Dr. Goldie Nejat of the University of Toronto is on a mission to revolutionize care for seniors by developing socially assistive robots. These robots will help alleviate rising demands on our healthcare system while improving the quality of life for seniors.
Socially assistive robots operate by task-driven behaviour. They can, for example, remind people when to eat or take their medication. They promote independent living, social and cognitive skills, and engage seniors in stimulating leisure activities. In designing these prototypes, Dr. Nejat incorporated a ‘non-contact’ aspect into the technology: the robots won’t perform tasks for people, but instead prompt them to do the tasks themselves and reengage people if they become distracted.
In healthcare facilities, these robots can assist the staff who administer time-sensitive and patient-specific treatments. They can facilitate recreational activities like bingo, play memory card games, play music, and tell jokes. In addition, a robot would also assist with a variety of activities of daily living, such as meal preparation and getting dressed, in the comfort of your own home.
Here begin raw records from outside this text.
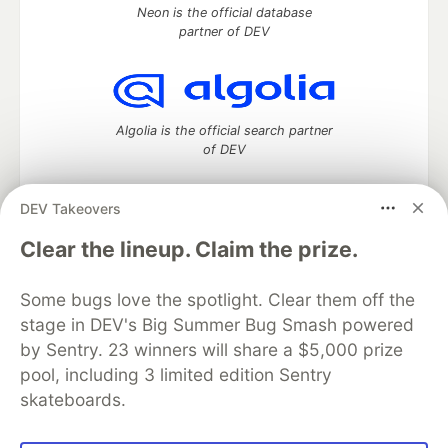
Neon is the official database
partner of DEV
Algolia is the official search partner
of DEV
DEV Takeovers
DEV Community
— A space to discuss and keep up software
Clear the lineup. Claim the prize.
development and manage your software career
Home
DEV Challenges
DEV++
Videos
Some bugs love the spotlight. Clear them off the
DEV Education Tracks
DEV Help
Advertise on DEV
stage in DEV's Big Summer Bug Smash powered
Organization Accounts
DEV Showcase
About
Contact
by Sentry. 23 winners will share a $5,000 prize
Free Postgres Database
DEV Shop
MLH
Code of Conduct
Privacy Policy
Terms of Use
pool, including 3 limited edition Sentry
Built on
Forem
— the
open source
software that powers
DEV
skateboards.
and other inclusive communities.
Made with love and
Ruby on Rails
. DEV Community
©
2016 -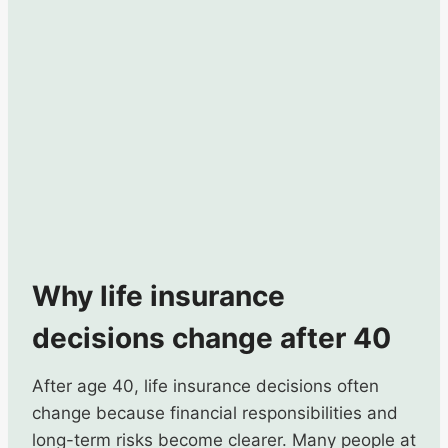
Why life insurance
decisions change after 40
After age 40, life insurance decisions often
change because financial responsibilities and
long-term risks become clearer. Many people at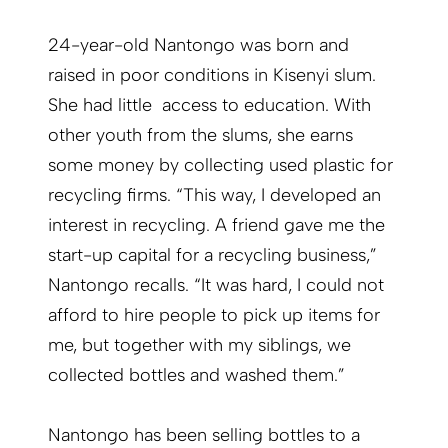
24-year-old Nantongo was born and
raised in poor conditions in Kisenyi slum.
She had little access to education. With
other youth from the slums, she earns
some money by collecting used plastic for
recycling firms. “This way, I developed an
interest in recycling. A friend gave me the
start-up capital for a recycling business,”
Nantongo recalls. “It was hard, I could not
afford to hire people to pick up items for
me, but together with my siblings, we
collected bottles and washed them.”
Nantongo has been selling bottles to a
Taking it even further, the robots contain many “off-the-shelf” products to ensure low costs, making the technology more accessible. For example, webcams and 3D gaming sensors are used to detect people’s non-verbal cues and activity-specific objects. Dr. Nejat’s robots are designed to look like robots, not humans; however they still have human-like features such as facial expressions and emotions because these aspects are important for fostering social bonds with people.
But her hard work doesn’t end there. For Dr. Nejat, the future of robotics R&D rests on the shoulders of the next generation. “It’s a really exciting time to be in robotics. It’s an emerging technology in the sense that it can be applied to many different applications and user groups,” she says, stressing the importance of current and future public outreach in both scientific and non-scientific communities, “We need to promote the capability of these robots, how can they be effectively integrated into society to improve quality of life.”
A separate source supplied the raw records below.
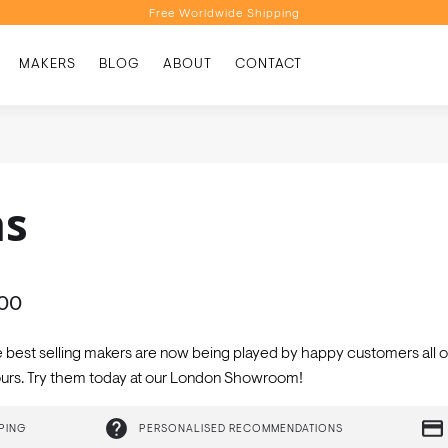
Free Worldwide Shipping
Personalised Recommendations
MAKERS
BLOG
ABOUT
CONTACT
Book a Video Appointment
Free Worldwide Shipping
as
000
e best selling makers are now being played by happy customers all 
olours. Try them today at our London Showroom!
PING
PERSONALISED RECOMMENDATIONS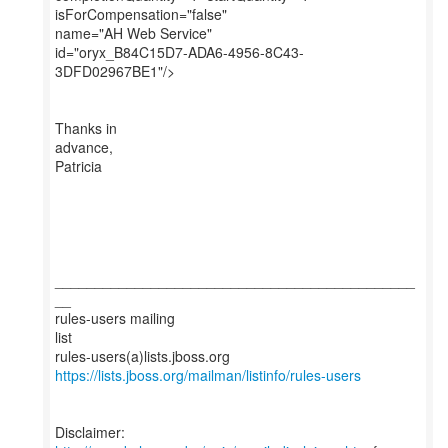
isForCompensation="false"
name="AH Web Service"
id="oryx_B84C15D7-ADA6-4956-8C43-
3DFD02967BE1"/>
Thanks in
advance,
Patricia
_____________________________________________
__
rules-users mailing
list
https://lists.jboss.org/mailman/listinfo/rules-users
Disclaimer: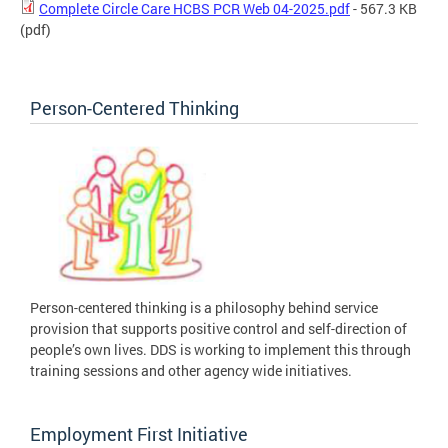
Complete Circle Care HCBS PCR Web 04-2025.pdf
- 567.3 KB
(pdf)
Person-Centered Thinking
Person-centered thinking is a philosophy behind service
provision that supports positive control and self-direction of
people’s own lives. DDS is working to implement this through
training sessions and other agency wide initiatives.
Employment First Initiative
From the time she accepted her first Undergraduate Student Research Award, Dr. Nejat was intrigued by the idea of human-robot interaction to accomplish tasks. Today, with the help of NSERC, her ambitions became reality. “It’s one of the fundamental funding sources for my lab,” she explains, “whether it’s from Discovery Grants, Collaborative Research and Development Grants, Strategic Grants or Engage Grants, they have all been essential to our research.”